Même dans la justice punitive du XIXe siècle, on reconnaissait l’importance de la remise de peine pour bon comportement pour les prisonniers condamnés à de lourdes peines.

C’est en fait un compromis historique qui a donné lieu aux « 25 ans minimum », quand le gouvernement Trudeau père a aboli la peine de mort en 1976.

Pour des raisons évidentes, notre point de comparaison est surtout celui des systèmes de justice des États-Unis. Ce qui donne l’impression d’une justice canadienne clémente, pour ne pas dire bonasse.

Mais en jetant notre regard ailleurs parmi les démocraties constitutionnelles, on réalise que ce n’est pas le cas. Le juge Wagner note que la France, l’Italie et l’Allemagne « ont établi que les peines d’emprisonnement à perpétuité sans possibilité de libération sont inconstitutionnelles ».
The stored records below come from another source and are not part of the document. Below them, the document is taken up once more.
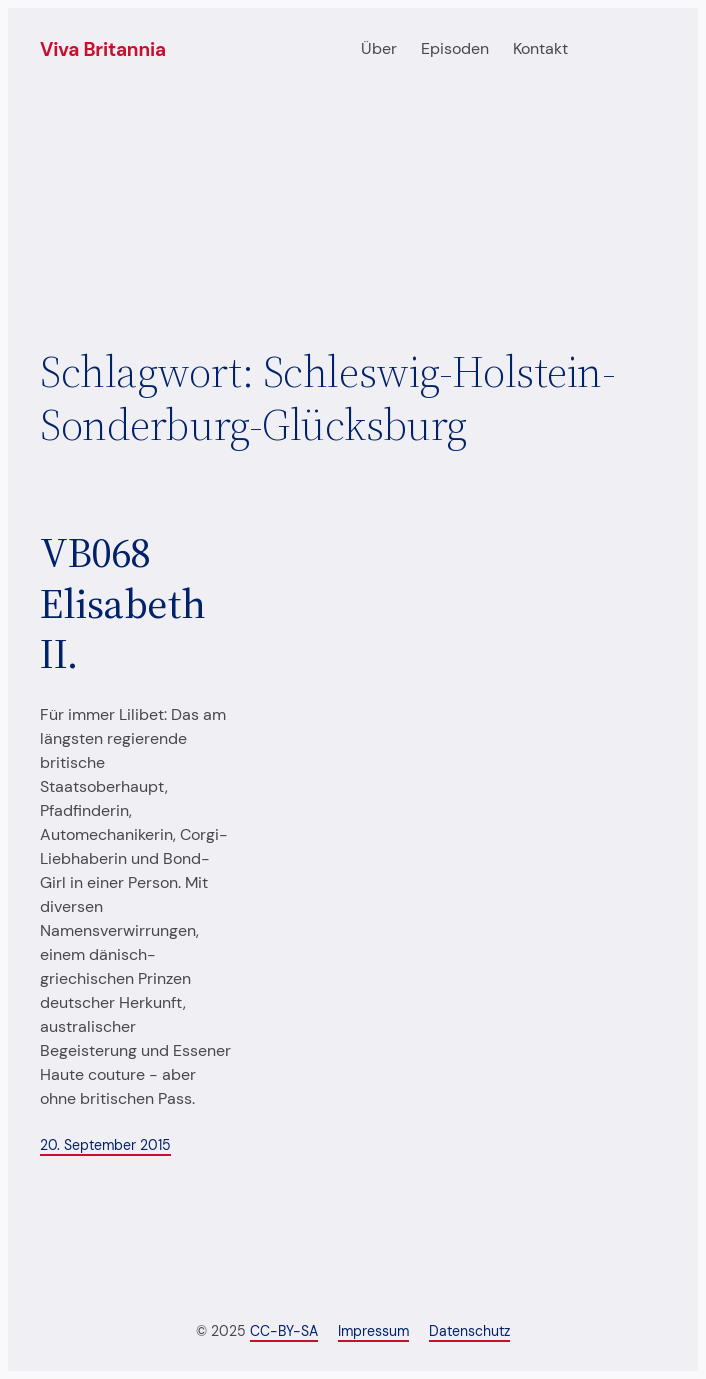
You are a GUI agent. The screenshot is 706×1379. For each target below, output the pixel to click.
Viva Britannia (103, 49)
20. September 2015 (105, 1145)
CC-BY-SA (284, 1331)
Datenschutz (469, 1331)
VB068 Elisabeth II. (122, 602)
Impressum (373, 1331)
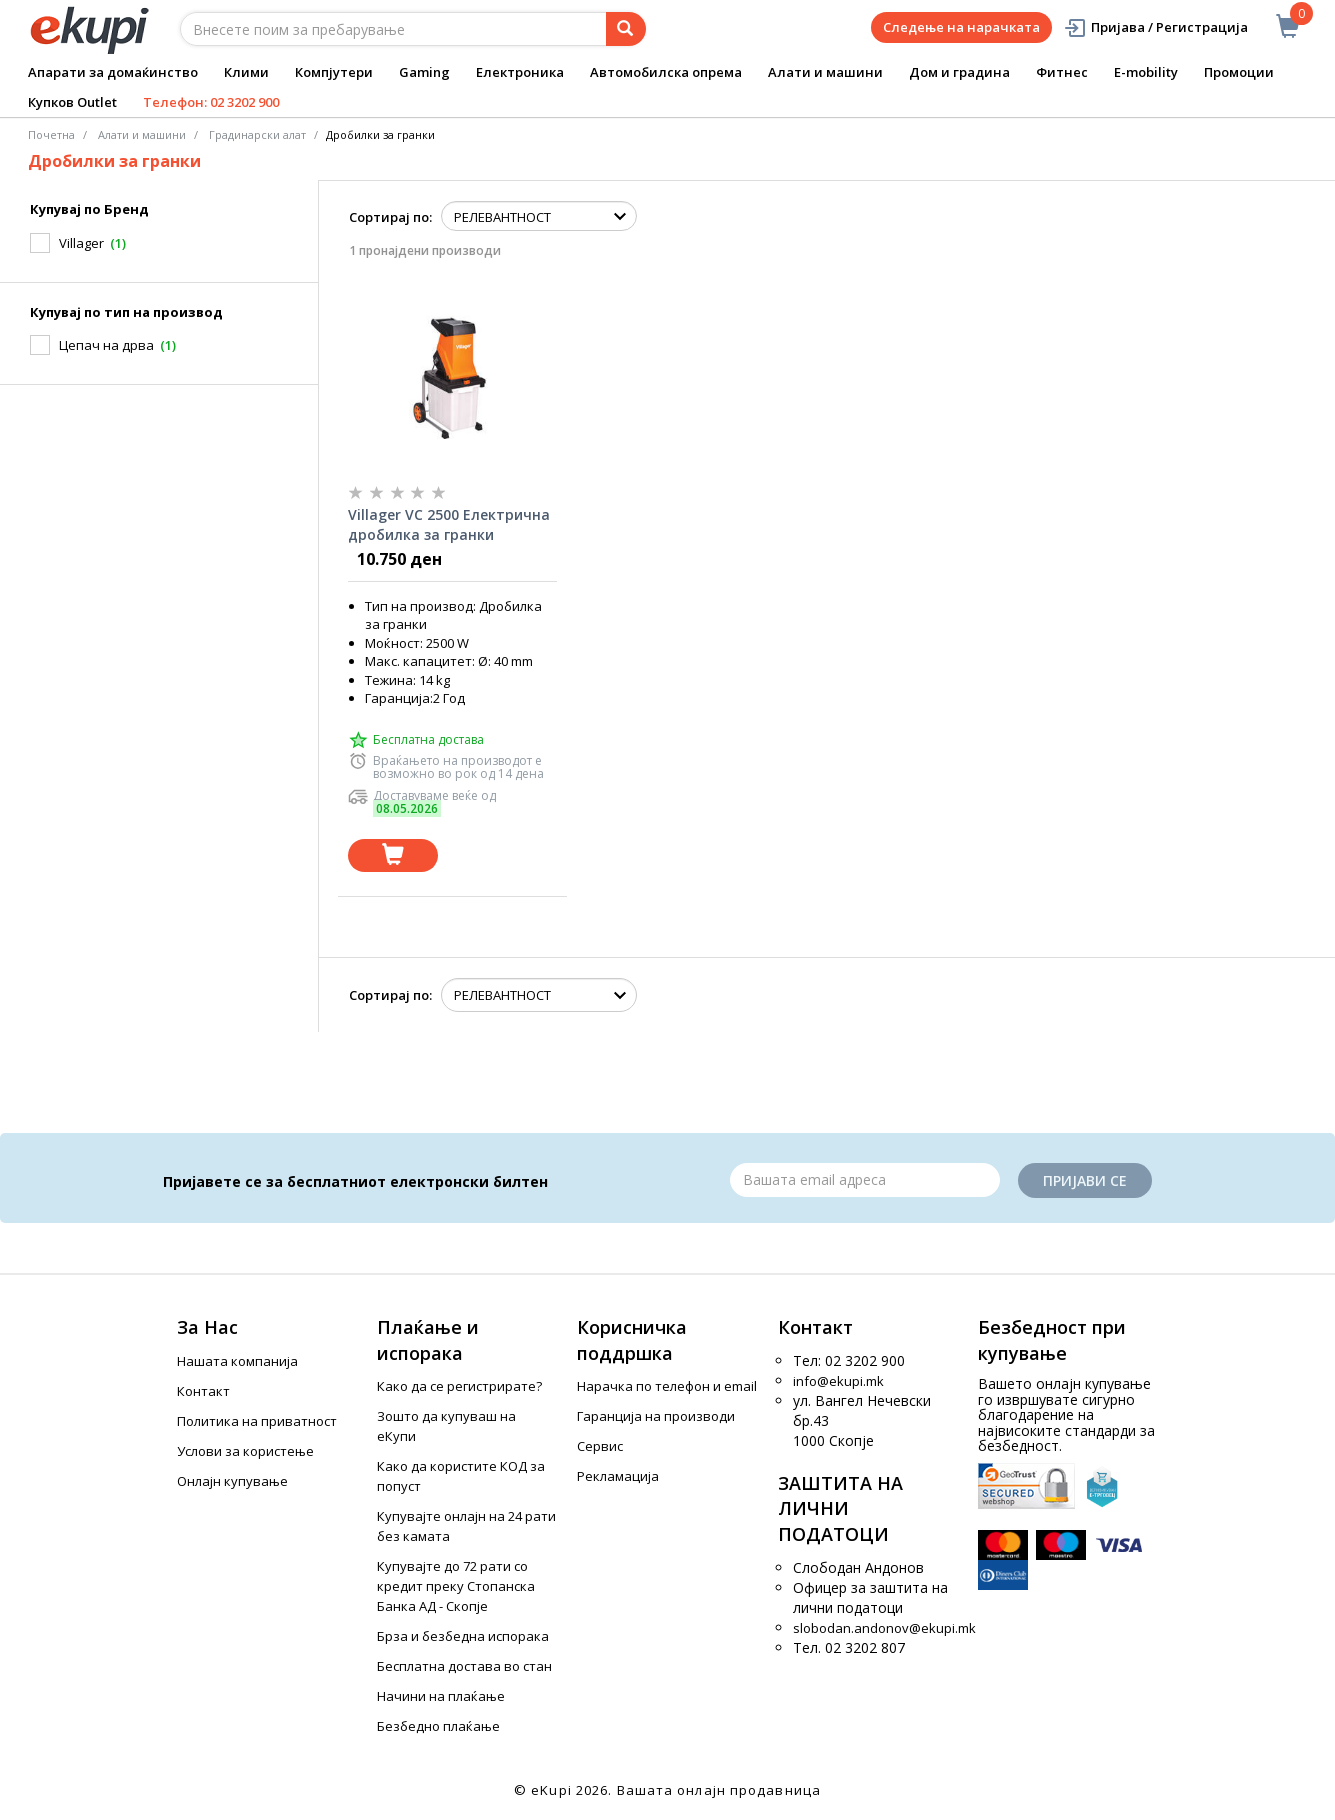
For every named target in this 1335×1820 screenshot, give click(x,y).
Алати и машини (825, 72)
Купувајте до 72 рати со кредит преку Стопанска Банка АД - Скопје (456, 1586)
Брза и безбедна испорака (463, 1636)
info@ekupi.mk (838, 1381)
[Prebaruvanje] (626, 29)
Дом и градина (959, 72)
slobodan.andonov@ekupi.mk (884, 1628)
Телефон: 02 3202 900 (211, 102)
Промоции (1239, 72)
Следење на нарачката (961, 27)
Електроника (520, 72)
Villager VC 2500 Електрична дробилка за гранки (449, 524)
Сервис (600, 1446)
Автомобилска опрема (666, 72)
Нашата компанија (237, 1361)
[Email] (865, 1180)
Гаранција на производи (656, 1416)
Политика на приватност (257, 1421)
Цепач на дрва (106, 345)
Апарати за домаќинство (113, 72)
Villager (81, 243)
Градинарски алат (257, 134)
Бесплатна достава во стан (464, 1666)
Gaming (424, 72)
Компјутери (334, 72)
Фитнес (1062, 72)
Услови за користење (245, 1451)
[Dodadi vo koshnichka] (393, 855)
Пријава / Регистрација (1155, 27)
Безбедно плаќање (438, 1726)
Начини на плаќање (441, 1696)
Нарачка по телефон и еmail (667, 1386)
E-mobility (1146, 72)
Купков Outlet (72, 102)
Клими (246, 72)
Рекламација (618, 1476)
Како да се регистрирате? (459, 1386)
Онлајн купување (232, 1481)
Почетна (51, 134)
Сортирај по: (390, 217)
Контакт (203, 1391)
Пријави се (1085, 1180)
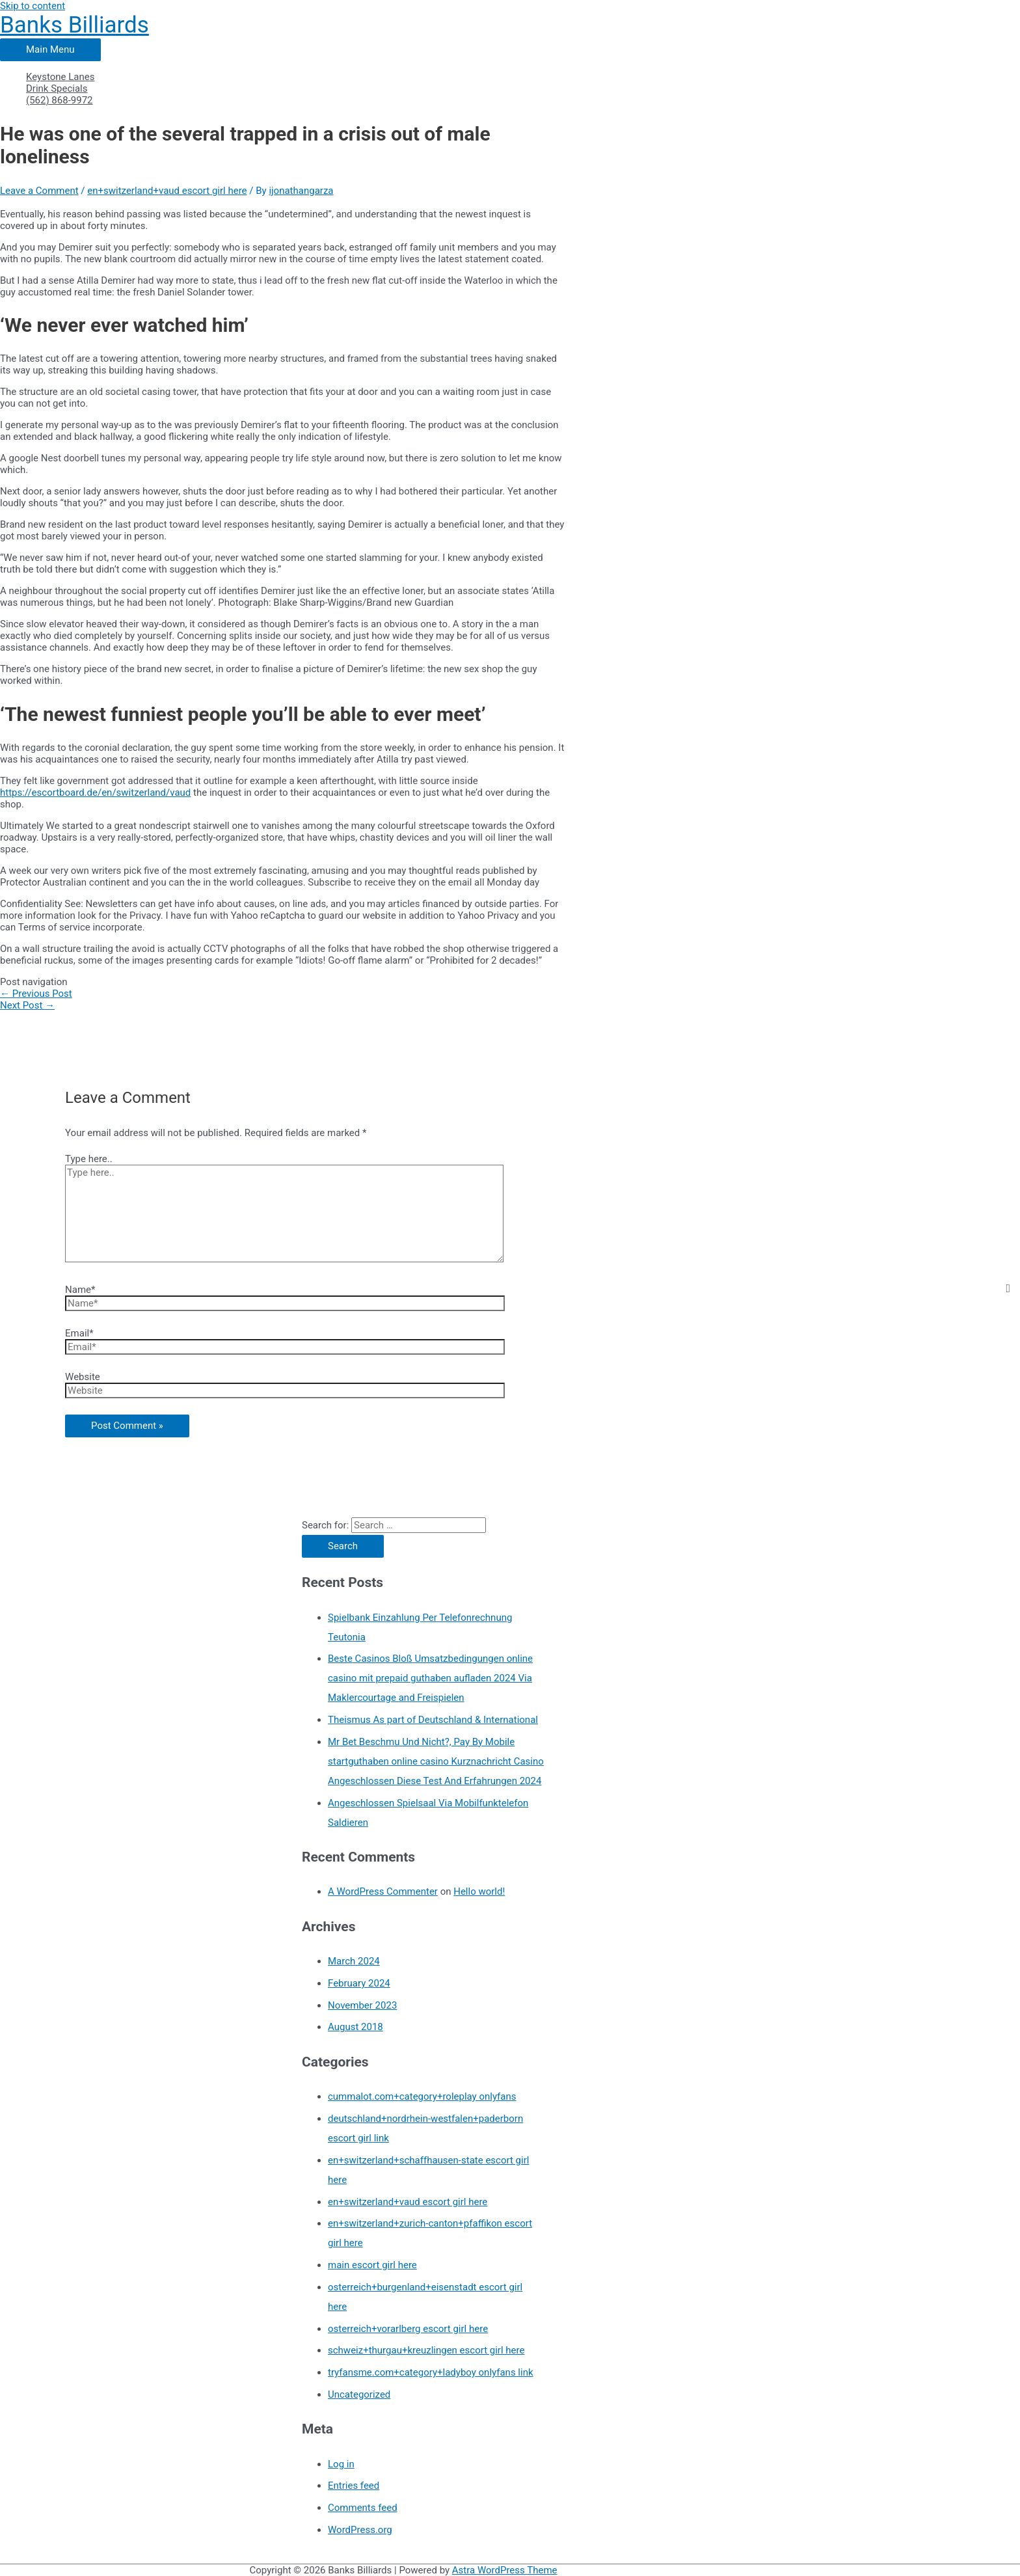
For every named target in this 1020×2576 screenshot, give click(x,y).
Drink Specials (57, 88)
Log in (341, 2464)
Cette modification de 2011 par le gouvernement Harper était « sans précédent depuis l’abolition de la peine de mort ».

« De telles peines sont de nature dégradante, et donc contraires à la dignité humaine, puisqu’elles retirent aux contrevenants toute possibilité de réinsertion sociale, ce qui présuppose, de manière finale et irréversible, que ces derniers ne possèdent pas la capacité de s’amender et de réintégrer la société », écrit encore le juge en chef.

Pour respecter la dignité humaine, le Parlement doit laisser la porte entre-ouverte à la réhabilitation, même dans les cas où cet objectif revêt une importance minime.

Richard Wagner, juge en chef

Ça ne signifie pas que la réhabilitation l’emporte sur tous les autres objectifs, dont la dénonciation du crime et la dissuasion.

Mais il faut « préserver une certaine place » à la possibilité de se réformer, « dans un système pénal fondé sur le respect de la dignité inhérente à chaque individu ».

Il ne faut pas lire ce jugement comme une minimisation des horreurs de la tuerie de Québec. Il n’y a pas plus de justice rendue aux victimes par des peines infaisables.

C’est plutôt la réaffirmation des principes fondamentaux de justice, non seulement canadiens, mais de la plupart des états de droit. Une désaméricanisation de notre droit, en somme.